When it gets right down to it, Amanda Knox’s meditative memoir Waiting To Be Heard may remind one of the way Gertrude Stein famously described Oakland: “There’s no there there.”
She basically emerges, after 463 pages, as nothing more than a young, impetuous innocent abroad who, as New York Times book critic Michiko Kakutani accurately nails it, “suddenly found her caught up in a Hitchcockian nightmare, with bad luck and some bad judgment calls leading her into a labyrinth seemingly without end.”
Be forewarned, if you are looking to be titillated by salacious and jaw-dropping revelations (before plunking down $28.99) you may want to consider that this is pretty much as good as it gets, based on a review of critics who go an early look at the book:
— She says she endured relentless sexual harassment at the hands of a vile senior prison guard and fellow female inmates while in prison, her upcoming bombshell tell-all book reveals. “He was fixated on the topic of sex — who I’d done it with, how I liked it . . . and if I would do it with him.”

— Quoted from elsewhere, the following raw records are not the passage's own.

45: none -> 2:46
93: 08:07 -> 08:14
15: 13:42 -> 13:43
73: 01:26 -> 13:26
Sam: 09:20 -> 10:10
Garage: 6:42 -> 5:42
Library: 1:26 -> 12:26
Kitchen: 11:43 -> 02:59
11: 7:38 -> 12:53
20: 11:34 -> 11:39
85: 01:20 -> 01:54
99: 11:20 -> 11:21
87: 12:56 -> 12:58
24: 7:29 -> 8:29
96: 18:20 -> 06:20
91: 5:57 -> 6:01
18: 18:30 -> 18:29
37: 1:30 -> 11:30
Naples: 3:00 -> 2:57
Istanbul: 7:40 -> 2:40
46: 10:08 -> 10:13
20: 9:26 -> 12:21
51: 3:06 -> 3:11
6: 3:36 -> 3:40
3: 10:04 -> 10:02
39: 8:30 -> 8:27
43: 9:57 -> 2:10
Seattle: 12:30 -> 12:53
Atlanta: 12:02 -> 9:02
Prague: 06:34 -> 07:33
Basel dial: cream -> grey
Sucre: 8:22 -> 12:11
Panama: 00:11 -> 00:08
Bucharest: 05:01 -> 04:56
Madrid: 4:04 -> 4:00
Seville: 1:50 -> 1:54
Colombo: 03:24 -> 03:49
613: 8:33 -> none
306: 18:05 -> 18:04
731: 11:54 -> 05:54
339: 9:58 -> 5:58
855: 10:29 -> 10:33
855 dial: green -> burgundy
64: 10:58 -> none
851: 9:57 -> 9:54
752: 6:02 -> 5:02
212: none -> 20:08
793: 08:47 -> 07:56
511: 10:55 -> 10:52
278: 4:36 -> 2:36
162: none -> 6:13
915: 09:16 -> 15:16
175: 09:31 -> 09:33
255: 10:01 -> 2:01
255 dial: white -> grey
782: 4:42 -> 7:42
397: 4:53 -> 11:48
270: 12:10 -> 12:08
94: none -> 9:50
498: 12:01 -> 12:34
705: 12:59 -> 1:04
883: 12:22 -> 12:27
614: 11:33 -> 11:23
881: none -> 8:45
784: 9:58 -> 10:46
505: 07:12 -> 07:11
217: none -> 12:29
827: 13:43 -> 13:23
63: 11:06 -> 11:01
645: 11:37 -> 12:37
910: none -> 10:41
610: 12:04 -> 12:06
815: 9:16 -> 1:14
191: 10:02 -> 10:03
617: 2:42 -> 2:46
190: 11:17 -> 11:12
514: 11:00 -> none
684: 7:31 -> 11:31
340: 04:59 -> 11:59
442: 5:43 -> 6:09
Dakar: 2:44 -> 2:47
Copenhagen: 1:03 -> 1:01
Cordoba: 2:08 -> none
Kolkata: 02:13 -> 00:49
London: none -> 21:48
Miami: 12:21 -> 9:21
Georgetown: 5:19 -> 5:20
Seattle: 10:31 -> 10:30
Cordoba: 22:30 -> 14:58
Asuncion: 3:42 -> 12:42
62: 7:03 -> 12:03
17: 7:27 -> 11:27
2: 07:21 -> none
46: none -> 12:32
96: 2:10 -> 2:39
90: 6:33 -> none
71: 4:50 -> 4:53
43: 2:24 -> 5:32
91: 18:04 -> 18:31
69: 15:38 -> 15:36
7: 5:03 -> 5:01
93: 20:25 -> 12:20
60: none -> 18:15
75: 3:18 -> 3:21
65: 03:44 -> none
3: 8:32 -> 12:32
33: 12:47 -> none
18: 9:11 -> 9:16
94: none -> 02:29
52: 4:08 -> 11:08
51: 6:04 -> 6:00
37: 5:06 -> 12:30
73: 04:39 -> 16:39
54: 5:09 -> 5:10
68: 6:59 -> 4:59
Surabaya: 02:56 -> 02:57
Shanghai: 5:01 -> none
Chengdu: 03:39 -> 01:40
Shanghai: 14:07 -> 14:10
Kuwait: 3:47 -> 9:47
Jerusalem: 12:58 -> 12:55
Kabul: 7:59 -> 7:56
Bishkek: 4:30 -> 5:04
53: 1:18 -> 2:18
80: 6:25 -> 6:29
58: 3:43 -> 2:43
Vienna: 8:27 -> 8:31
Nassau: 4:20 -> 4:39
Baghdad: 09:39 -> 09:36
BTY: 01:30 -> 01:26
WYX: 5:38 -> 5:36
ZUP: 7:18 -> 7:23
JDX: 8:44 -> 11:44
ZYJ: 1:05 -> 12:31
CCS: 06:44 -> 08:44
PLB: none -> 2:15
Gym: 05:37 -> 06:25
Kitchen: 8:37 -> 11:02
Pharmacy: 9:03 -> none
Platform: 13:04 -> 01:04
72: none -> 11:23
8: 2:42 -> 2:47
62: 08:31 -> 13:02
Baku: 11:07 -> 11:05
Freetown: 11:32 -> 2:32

— She says that she and then-boyfriend Raffaele Sollecito were smoking marijuana (she smokes a lot of dope), reading a Harry Potter book aloud in German and watching the film Amelie at his apartment when her British roommate was killed.
— Driven to despair, she contemplates suicide in prison, including poisoning herself with bleach, swallowing shards of glass or a broken pen, hanging herself, banging her heads against a wall, or as she says she imagined at one point, suffocating herself with a garbage bag.
— She concedes she did act rather bizarrely after her housemate’s murder and that when she went with police to the crime scene she put on protective booties and gloves and sang out, “Ta-Dah” and thrust out her arms “like the lead in a musical.” It was, she writes, “to ease the tension for myself, because this was surreal and terrifying.”
— She says she was told by a doctor that she’d tested positive for H.I.V., but this turned out to be false.